The recent death of a member of one of Tafta’s founding families, Peter Asher (1927-2021), reminds us of the richness of our heritage as an organisation. What better time than Heritage Month to look back over the past 63 years to 1958 – when a group of concerned citizens, led by John Conradie, established Tafta to alleviate suffering and distress among Durban’s elderly.
At the time, Peter’s mother, Mary Asher, was a noted community worker and a city councillor. At the invitation of John Conradie, she became the first chairperson of the Tafta board, a position she held until her retirement. Peter served as a volunteer before joining the board in 1981. He was elected chairman two years later.
It was Peter who introduced the Life Rights concept to Tafta, after learning how successful this was in the Cape.

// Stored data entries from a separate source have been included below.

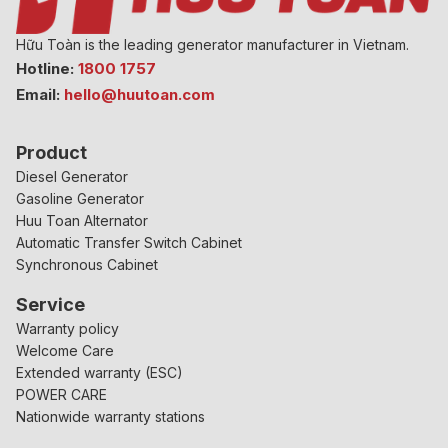
Hữu Toàn is the leading generator manufacturer in Vietnam.
Hotline:
1800 1757
Email:
hello@huutoan.com
Product
Diesel Generator
Gasoline Generator
Huu Toan Alternator
Automatic Transfer Switch Cabinet
Synchronous Cabinet
Service
Warranty policy
Welcome Care
Extended warranty (ESC)
POWER CARE
Nationwide warranty stations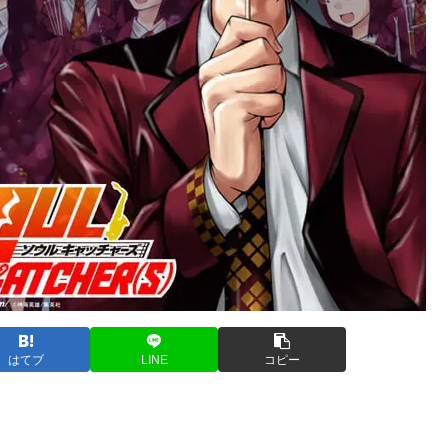
はてブ
LINE
コピー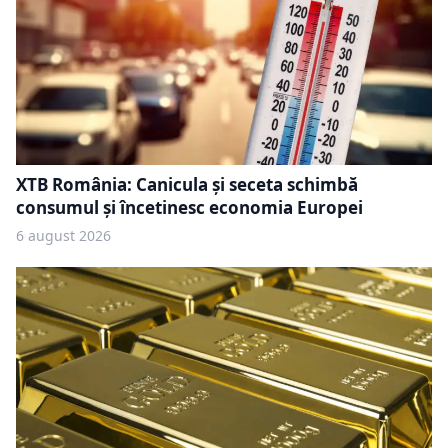
XTB România: Canicula și seceta schimbă
consumul și încetinesc economia Europei
6 august 2026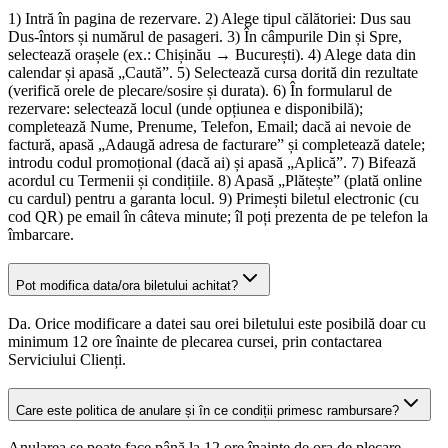
1) Intră în pagina de rezervare. 2) Alege tipul călătoriei: Dus sau
Dus-întors și numărul de pasageri. 3) În câmpurile Din și Spre,
selectează orașele (ex.: Chișinău → București). 4) Alege data din
calendar și apasă „Caută”. 5) Selectează cursa dorită din rezultate
(verifică orele de plecare/sosire și durata). 6) În formularul de
rezervare: selectează locul (unde opțiunea e disponibilă);
completează Nume, Prenume, Telefon, Email; dacă ai nevoie de
factură, apasă „Adaugă adresa de facturare” și completează datele;
introdu codul promoțional (dacă ai) și apasă „Aplică”. 7) Bifează
acordul cu Termenii și condițiile. 8) Apasă „Plătește” (plată online
cu cardul) pentru a garanta locul. 9) Primești biletul electronic (cu
cod QR) pe email în câteva minute; îl poți prezenta de pe telefon la
îmbarcare.
Pot modifica data/ora biletului achitat?
Da. Orice modificare a datei sau orei biletului este posibilă doar cu
minimum 12 ore înainte de plecarea cursei, prin contactarea
Serviciului Clienți.
Care este politica de anulare și în ce condiții primesc rambursare?
Anularea se poate face până la 12 ore înainte de ora de plecare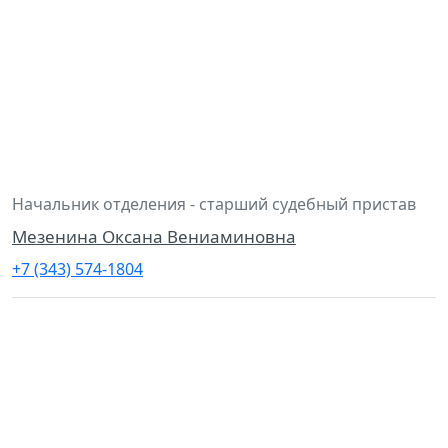
Начальник отделения - старший судебный пристав
Мезенина Оксана Вениаминовна
+7 (343) 574-1804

The first complex to offer Life Rights was St Martins Village in Sydenham, followed by Tafta Park in Hilary.
Peter was also involved in the decision to implement frail care units at some of our Homes, and helped set up the central Cook ‘n Care facility in Pinetown, which produced meals for all Tafta Homes.
Peter met his wife to be, Josephine, in London in 1949 and they married after a whirlwind 3 month courtship. The marriage lasted 71 years until she passed away last year at the age of 103. The couple had two sons, one of whom died at 45 as a result of heart disease. The other, Anthony, is a professor in the University of New South Wales, and lives in Sydney, Australia. He has three sons, all of whom are married, successful and live in America and Australia.
Together, Peter and Josephine served Tafta for 60 years. They spent the past 19 years living at Robert Storm House in Cambridge Gardens. Peter went blind and his wife spent the last 12 years of her life in a wheelchair. Nevertheless, the couple retained their sense of joy and love for life and each other. Peter was proud that Tafta has remained at the forefront of elder care in the country and equally proud when he was made an honorary lifetime member.